An aesthetic defence of the Edward Colston statue and its sculptor

Statue of slave trader Edward Colston, retrieved from the water after being toppled in a Black Lives Matter protest is now on display at M Shed museum, Bristol.
Statue of slave trader Edward Colston, retrieved from the water after being toppled in a Black Lives Matter protest is now on display at M Shed museum, Bristol. Photograph: Ben Birchall/PA

It is perhaps a little ironic that a professor of public history at the University of Manchester should dismiss, and in the Guardian moreover, the sculptor John Cassidy’s now notorious statue of Edward Colston as a “mediocre piece of late-Victorian public art” (‘A potent historical artefact’: the statue of Edward Colston’s new role, 4 June).

Cassidy (1860-1939) was a Mancunian sculptor, whose Victoria jubilee fountain adorns Albert Square and whose masterpiece, the allegorical group Adrift, is a prominent feature of St Peter’s Square.
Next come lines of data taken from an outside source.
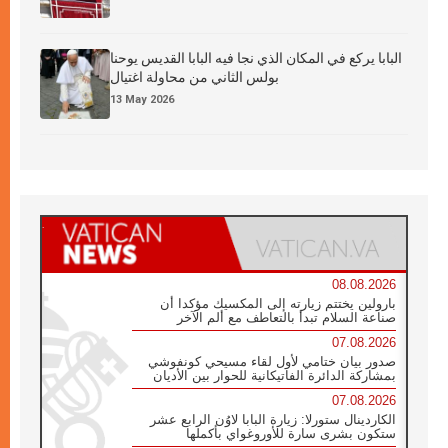
البابا يركع في المكان الذي نجا فيه البابا القديس يوحنا
بولس الثاني من محاولة اغتيال
13 May 2026
08.08.2026
بارولين يختتم زيارته إلى المكسيك مؤكدا أن
صناعة السلام تبدأ بالتعاطف مع ألم الآخر
07.08.2026
صدور بيان ختامي لأول لقاء مسيحي كونفوشي
بمشاركة الدائرة الفاتيكانية للحوار بين الأديان
07.08.2026
الكاردينال ستورلا: زيارة البابا لاوُن الرابع عشر
ستكون بشرى سارة للأوروغواي بأكملها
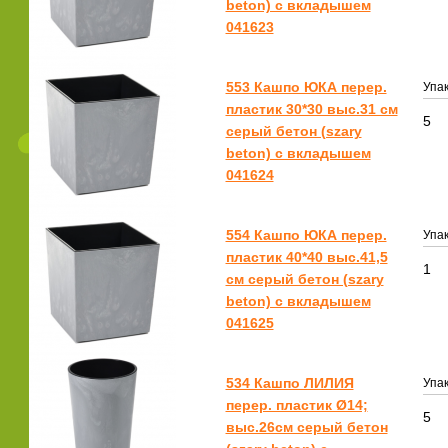
beton) с вкладышем
041623
553 Кашпо ЮКА перер.
Упак
пластик 30*30 выс.31 см
5
серый бетон (szary
beton) с вкладышем
041624
554 Кашпо ЮКА перер.
Упак
пластик 40*40 выс.41,5
1
см серый бетон (szary
beton) с вкладышем
041625
534 Кашпо ЛИЛИЯ
Упак
перер. пластик Ø14;
5
выс.26см серый бетон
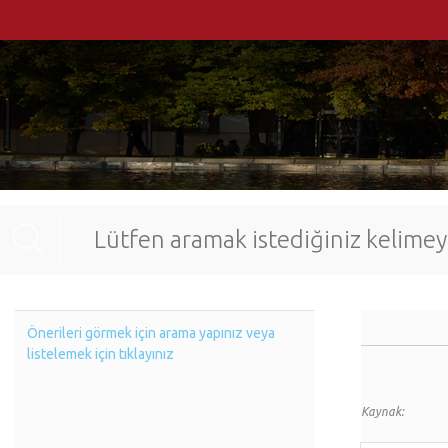
Önerileri görmek için arama yapınız veya
listelemek için tıklayınız
Kaynak:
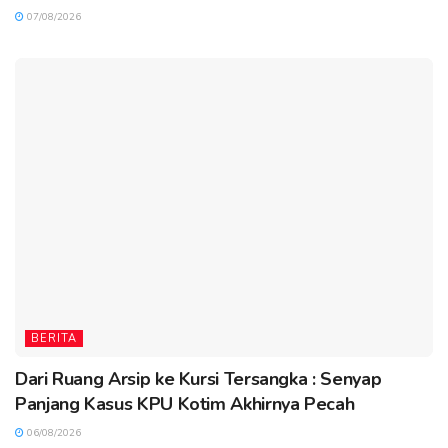
07/08/2026
BERITA
Dari Ruang Arsip ke Kursi Tersangka : Senyap
Panjang Kasus KPU Kotim Akhirnya Pecah
06/08/2026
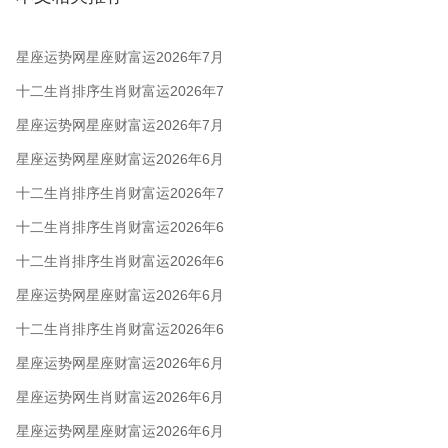
星座运势网星座财富运2026年7月
27日–8月2日
十二生肖排序生肖财富运2026年7
月27日—8月2日
星座运势网星座财富运2026年7月
星座运势网星座财富运2026年6月
29日-7月5日
十二生肖排序生肖财富运2026年7
月
十二生肖排序生肖财富运2026年6
月29日-7月5日
十二生肖排序生肖财富运2026年6
月22日-28日
星座运势网星座财富运2026年6月
22日-28日
十二生肖排序生肖财富运2026年6
月15日-21日
星座运势网星座财富运2026年6月
15日-21日
星座运势网生肖财富运2026年6月
8日-14日
星座运势网星座财富运2026年6月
It represents, he wrote, “the dependence of human beings upon one another, the response of human sympathy to human needs”.

Cassidy was associated with the New Sculpture movement in the 1880s and 1890s, which reflected particularly the influence of Rodin. In its imagery, Adrift also looks back to Géricault’s Raft of the Medusa. Colston’s intriguing pose seems a conscious echo of Rodin’s Thinker, and the sculpture’s lively modelling is Rodinesque. From a purely aesthetic point of view, it is somewhat more than “mediocre”, I would say.

Cassidy was an Irish Catholic with revolutionary sympathies (he was involved in a memorial to Wolfe Tone in 1898) who moved to Manchester at the age of about 20 and remained there all his life. It seems unlikely that the Bristol admirers of Colston who commissioned the statue bothered to inform him of Colston’s violent anti-Catholicism and rabid Toryism, let alone the slave trading.